Ich (64, kinderlos) habe mit meiner Partnerin (55, kinderlos) eine Wohnung gekauft. Ich möchte der Partnerin mein gesamtes Vermögen vermachen. Da ich mich mit ihrer Familie nicht verstehe, möchte ich, dass nach ihrem Ableben mein Vermächtnis (was davon übrig bleibt) an meinen Neffen geht. Wie kann ich das bewerkstelligen?
Lic. Iur. Concetta Costa Oreiller,
Symbolbild Erbschaft. (Bild: Philipp Schmidli/Archiv LZ)

Symbolbild Erbschaft. (Bild: Philipp Schmidli/Archiv LZ)

Sofern Sie keine weiteren pflichtteilgeschützten Erben (in Ihrem Fall allenfalls die Eltern) hinterlassen, können Sie frei verfügen und Ihrer Partnerin Ihr gesamtes Vermögen zuwenden. Da Ihre Partnerin keine gesetzliche Erbin ist, erbt sie nicht automatisch, sondern es ist notwendig, dass Sie Ihre Partnerin in einem handschriftlichen oder öffentlich beurkundeten Testament oder Erbvertrag ausdrücklich begünstigen.

Vor- und Nacherbschaft

Um zu verhindern, dass nach dem Ableben der Partnerin Ihr Vermögen der Familie oder den allfällig eingesetzten Erben Ihrer Partnerin zufällt, können Sie Ihrer Partnerin Ihr Vermögen als sogenannter Vorerbin zuwenden und Ihren Neffen als Nacherben auf den Überrest einsetzen. Ihre Partnerin kann somit über die Erbschaft verfügen und diese verbrauchen. Ohne Ihren anders lautenden Willen kann sie aber Ihr Vermögen grundsätzlich nicht verschenken oder weitervererben. Ist beim Ableben der Partnerin dannzumal noch etwas von Ihrem Vermögen beziehungsweise von Ihrer Erbschaft übrig, so fällt dieser Überrest Ihrem Neffen als Nacherbe zu.

Möglich ist auch, der Partnerin das gesamte Vermögen oder Teile davon mit der Verpflichtung zur Sicherstellung als Vorerbin zu übertragen. Wird die Sicherstellung beispielsweise nur für den Anteil an der Wohnung verfügt, so erfolgt die Sicherstellung durch die Vormerkung der Auslieferungspflicht im Grundbuch.

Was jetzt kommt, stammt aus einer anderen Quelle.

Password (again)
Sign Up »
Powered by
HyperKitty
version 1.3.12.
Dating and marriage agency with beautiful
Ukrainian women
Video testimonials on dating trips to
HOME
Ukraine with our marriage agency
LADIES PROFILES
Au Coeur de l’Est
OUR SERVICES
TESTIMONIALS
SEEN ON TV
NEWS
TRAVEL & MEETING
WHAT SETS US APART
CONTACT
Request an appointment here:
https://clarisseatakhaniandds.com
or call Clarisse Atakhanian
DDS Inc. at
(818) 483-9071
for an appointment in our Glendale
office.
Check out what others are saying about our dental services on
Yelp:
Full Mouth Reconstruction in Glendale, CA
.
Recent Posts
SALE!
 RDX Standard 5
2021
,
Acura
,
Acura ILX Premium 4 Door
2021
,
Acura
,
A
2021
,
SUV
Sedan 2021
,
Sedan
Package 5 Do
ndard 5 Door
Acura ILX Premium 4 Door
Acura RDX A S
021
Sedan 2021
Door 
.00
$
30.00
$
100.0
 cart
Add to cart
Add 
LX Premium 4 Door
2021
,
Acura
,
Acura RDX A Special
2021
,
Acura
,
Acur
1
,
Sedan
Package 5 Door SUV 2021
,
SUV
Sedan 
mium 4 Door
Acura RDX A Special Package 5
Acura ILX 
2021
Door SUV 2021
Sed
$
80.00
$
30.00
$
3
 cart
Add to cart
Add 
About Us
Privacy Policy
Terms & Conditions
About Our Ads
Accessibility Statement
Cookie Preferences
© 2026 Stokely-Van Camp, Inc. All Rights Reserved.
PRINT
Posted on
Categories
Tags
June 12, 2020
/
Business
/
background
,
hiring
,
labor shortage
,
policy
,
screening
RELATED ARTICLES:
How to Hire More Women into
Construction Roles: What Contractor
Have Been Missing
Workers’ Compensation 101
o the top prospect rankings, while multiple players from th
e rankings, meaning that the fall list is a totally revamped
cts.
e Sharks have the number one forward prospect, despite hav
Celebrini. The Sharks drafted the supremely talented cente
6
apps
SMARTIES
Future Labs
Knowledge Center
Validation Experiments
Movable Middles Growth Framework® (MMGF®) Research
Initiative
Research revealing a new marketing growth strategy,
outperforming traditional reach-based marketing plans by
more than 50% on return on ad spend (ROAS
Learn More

Ersatzperson als Nacherbin

Damit nach Ihrem Ableben Ihr Wille gemäss Ihren Anordnungen umgesetzt wird, ist es empfehlenswert, eine unabhängige (Fach-)Person als Willensvollstreckerin einzusetzen. Nebst der Durchsetzung des Willens des Erblassers ist der Willensvollstrecker insbesondere für die Verwaltung der Erbschaft, die Bezahlung der Erbschaftsschulden und die Vorbereitung der Erbteilung zuständig. Zu berücksichtigen ist, dass, falls Ihr Neffe vor Ihrer Partnerin ableben sollte, die Erbschaft bei Ihrer Partnerin beziehungsweise bei deren Erben verbleibt. Es ist deshalb wichtig, dass Sie für einen solchen Fall eine entsprechende Ersatzperson als Nacherbin anstelle Ihres Neffen bezeichnen.

Vorkehrungen treffen

Beim Eintritt des Nacherbfalles, d. h. beim Ableben des Vorerben, kann es vorkommen, dass die Vorerbschaft (das Nachlassvermögen des Erblassers) und das Vermögen des Vorerben nicht auseinandergehalten werden können, weil die beiden Vermögen im Laufe der Jahre vermischt worden sind. Es ist dann nicht klar, ob überhaupt und in welchem Umfang ein allfälliges Restvermögen besteht. Um Unklarheiten vorzubeugen, ist es deshalb sinnvoll, im Testament beziehungsweise im Erbvertrag zu regeln, ob die Vorerbin beispielsweise das eigene Vermögen aufbrauchen soll, bevor sie über die Vorerbschaft verfügt.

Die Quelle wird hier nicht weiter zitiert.